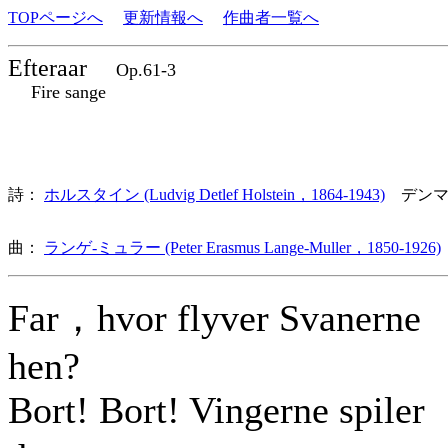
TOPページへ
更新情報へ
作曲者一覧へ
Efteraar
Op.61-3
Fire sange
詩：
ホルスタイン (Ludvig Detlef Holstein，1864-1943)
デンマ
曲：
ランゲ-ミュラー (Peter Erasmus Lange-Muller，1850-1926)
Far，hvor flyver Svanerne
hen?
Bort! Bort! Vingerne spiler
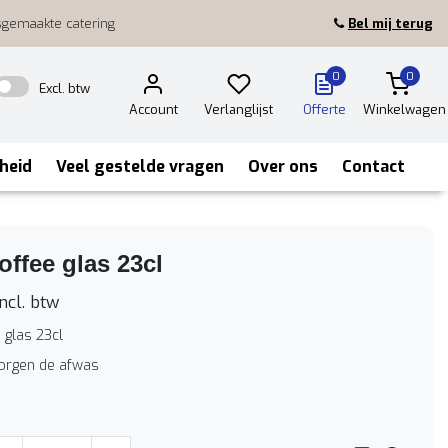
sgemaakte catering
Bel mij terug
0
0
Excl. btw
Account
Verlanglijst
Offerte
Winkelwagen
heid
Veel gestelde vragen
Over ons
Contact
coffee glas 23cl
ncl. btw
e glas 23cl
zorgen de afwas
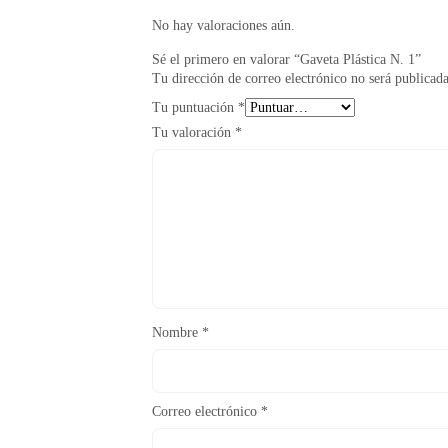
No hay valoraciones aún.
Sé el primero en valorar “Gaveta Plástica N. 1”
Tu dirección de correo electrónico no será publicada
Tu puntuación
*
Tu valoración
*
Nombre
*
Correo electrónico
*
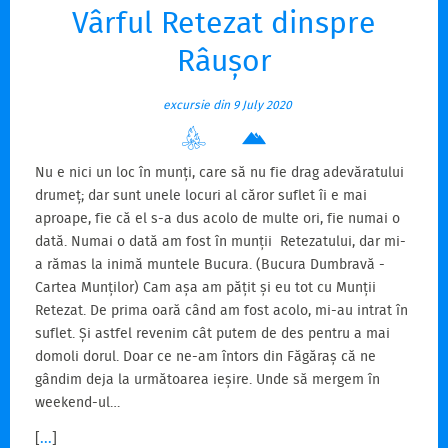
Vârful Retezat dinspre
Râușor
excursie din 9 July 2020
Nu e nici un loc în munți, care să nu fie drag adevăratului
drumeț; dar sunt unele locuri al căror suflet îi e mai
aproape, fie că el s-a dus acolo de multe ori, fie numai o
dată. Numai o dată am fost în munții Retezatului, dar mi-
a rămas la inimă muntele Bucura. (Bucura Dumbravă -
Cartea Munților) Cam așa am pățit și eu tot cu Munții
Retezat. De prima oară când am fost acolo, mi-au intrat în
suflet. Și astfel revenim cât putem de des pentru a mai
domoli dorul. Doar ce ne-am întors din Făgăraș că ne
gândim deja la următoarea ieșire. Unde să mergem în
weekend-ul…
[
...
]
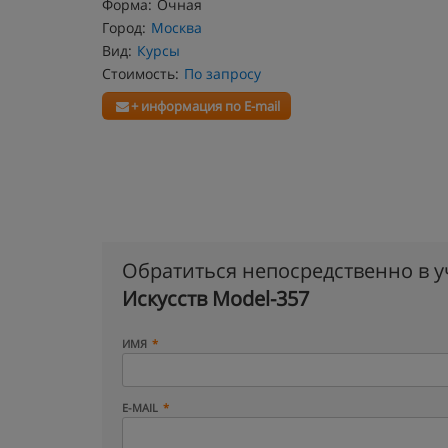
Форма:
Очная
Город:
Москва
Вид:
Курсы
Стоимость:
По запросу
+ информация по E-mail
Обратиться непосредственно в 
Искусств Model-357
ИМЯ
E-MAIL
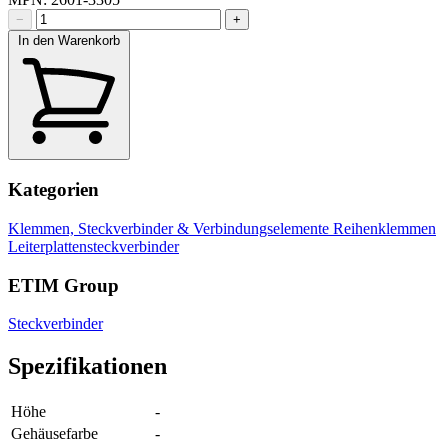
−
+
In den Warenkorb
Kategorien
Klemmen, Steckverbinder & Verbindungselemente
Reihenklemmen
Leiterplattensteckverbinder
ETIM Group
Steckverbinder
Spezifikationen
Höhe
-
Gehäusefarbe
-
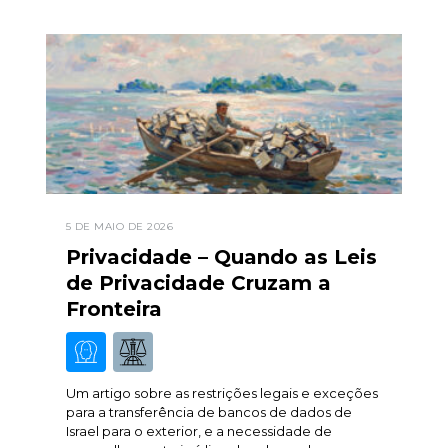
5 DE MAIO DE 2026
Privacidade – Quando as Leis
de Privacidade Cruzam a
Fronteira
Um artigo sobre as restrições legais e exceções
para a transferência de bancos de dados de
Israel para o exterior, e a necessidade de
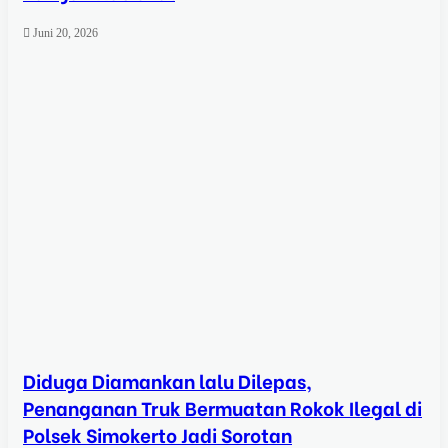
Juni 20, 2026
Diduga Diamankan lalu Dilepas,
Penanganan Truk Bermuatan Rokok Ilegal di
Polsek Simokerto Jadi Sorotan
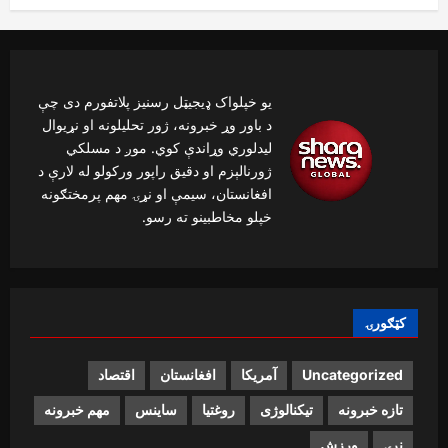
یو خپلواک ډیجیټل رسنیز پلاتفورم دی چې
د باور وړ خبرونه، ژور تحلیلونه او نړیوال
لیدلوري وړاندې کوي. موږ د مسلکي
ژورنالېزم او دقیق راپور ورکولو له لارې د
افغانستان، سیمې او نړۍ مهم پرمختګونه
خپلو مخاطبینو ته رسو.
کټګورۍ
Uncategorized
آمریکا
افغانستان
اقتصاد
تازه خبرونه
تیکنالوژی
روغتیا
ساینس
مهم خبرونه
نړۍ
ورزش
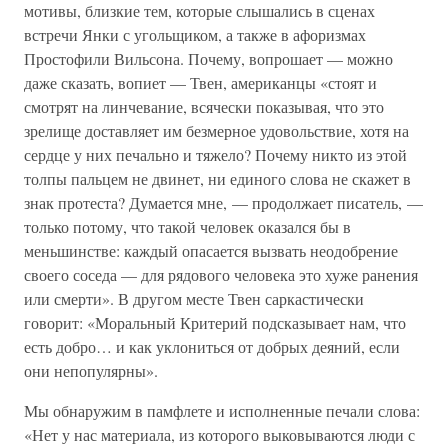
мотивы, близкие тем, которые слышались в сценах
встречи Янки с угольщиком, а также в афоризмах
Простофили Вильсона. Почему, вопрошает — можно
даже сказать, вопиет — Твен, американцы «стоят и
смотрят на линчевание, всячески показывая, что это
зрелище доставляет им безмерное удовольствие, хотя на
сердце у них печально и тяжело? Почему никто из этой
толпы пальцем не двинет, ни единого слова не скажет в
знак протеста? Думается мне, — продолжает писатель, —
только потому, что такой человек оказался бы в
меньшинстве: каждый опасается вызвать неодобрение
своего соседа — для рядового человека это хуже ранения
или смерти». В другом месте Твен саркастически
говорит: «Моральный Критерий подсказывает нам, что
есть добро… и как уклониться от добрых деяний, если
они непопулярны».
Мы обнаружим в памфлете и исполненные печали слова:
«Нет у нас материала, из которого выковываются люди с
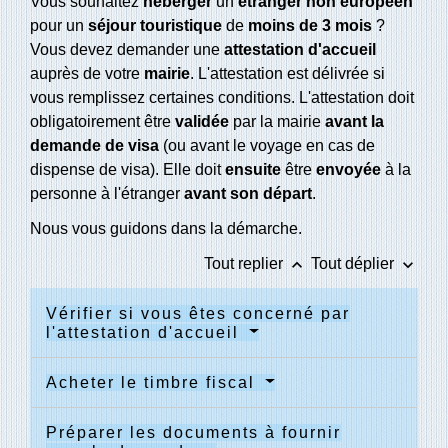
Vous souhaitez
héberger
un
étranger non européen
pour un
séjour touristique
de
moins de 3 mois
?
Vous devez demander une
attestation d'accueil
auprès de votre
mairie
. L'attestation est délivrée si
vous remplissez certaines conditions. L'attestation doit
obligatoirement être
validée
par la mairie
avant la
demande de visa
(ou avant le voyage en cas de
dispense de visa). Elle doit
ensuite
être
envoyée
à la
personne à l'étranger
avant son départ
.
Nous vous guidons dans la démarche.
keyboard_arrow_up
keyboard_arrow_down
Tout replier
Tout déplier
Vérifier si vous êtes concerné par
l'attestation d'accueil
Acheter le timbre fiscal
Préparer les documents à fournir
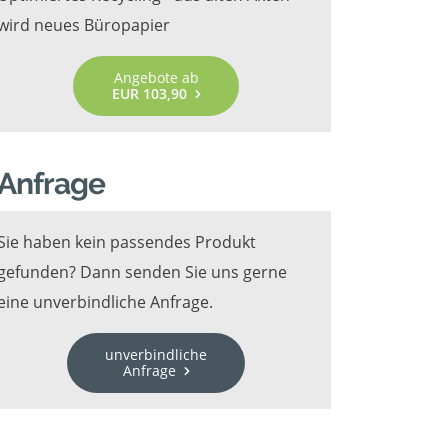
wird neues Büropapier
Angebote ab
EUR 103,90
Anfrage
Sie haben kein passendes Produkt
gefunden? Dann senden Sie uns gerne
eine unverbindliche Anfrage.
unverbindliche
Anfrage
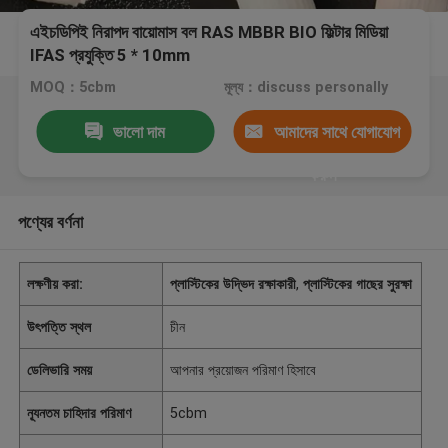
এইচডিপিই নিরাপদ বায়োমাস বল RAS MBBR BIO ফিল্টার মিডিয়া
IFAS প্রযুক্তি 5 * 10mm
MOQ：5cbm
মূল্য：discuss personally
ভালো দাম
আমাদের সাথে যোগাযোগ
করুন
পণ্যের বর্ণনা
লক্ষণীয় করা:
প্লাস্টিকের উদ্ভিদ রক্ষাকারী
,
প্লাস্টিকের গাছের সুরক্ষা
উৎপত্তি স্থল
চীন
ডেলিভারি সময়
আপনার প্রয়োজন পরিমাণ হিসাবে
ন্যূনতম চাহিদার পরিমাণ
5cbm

══════════════════════════════

Brief →
Only an exact copy of the lines from the one with "est délivrée si" through the last line of the data above is wanted, and no pictures.

Response →
. L'attestation est délivrée si
vous remplissez certaines conditions. L'attestation doit
obligatoirement être
validée
par la mairie
avant la
demande de visa
(ou avant le voyage en cas de
dispense de visa). Elle doit
ensuite
être
envoyée
à la
personne à l'étranger
avant son départ
.
Nous vous guidons dans la démarche.
keyboard_arrow_up
keyboard_arrow_down
Tout replier
Tout déplier
Vérifier si vous êtes concerné par
l'attestation d'accueil
Acheter le timbre fiscal
Préparer les documents à fournir
wird neues Büropapier
Angebote ab
EUR 103,90
Anfrage
Sie haben kein passendes Produkt
gefunden? Dann senden Sie uns gerne
eine unverbindliche Anfrage.
unverbindliche
Anfrage
এইচডিপিই নিরাপদ বায়োমাস বল RAS MBBR BIO ফিল্টার মিডিয়া
IFAS প্রযুক্তি 5 * 10mm
MOQ：5cbm
মূল্য：discuss personally
ভালো দাম
আমাদের সাথে যোগাযোগ
করুন
পণ্যের বর্ণনা
লক্ষণীয় করা:
প্লাস্টিকের উদ্ভিদ রক্ষাকারী
,
প্লাস্টিকের গাছের সুরক্ষা
উৎপত্তি স্থল
চীন
ডেলিভারি সময়
আপনার প্রয়োজন পরিমাণ হিসাবে
ন্যূনতম চাহিদার পরিমাণ
5cbm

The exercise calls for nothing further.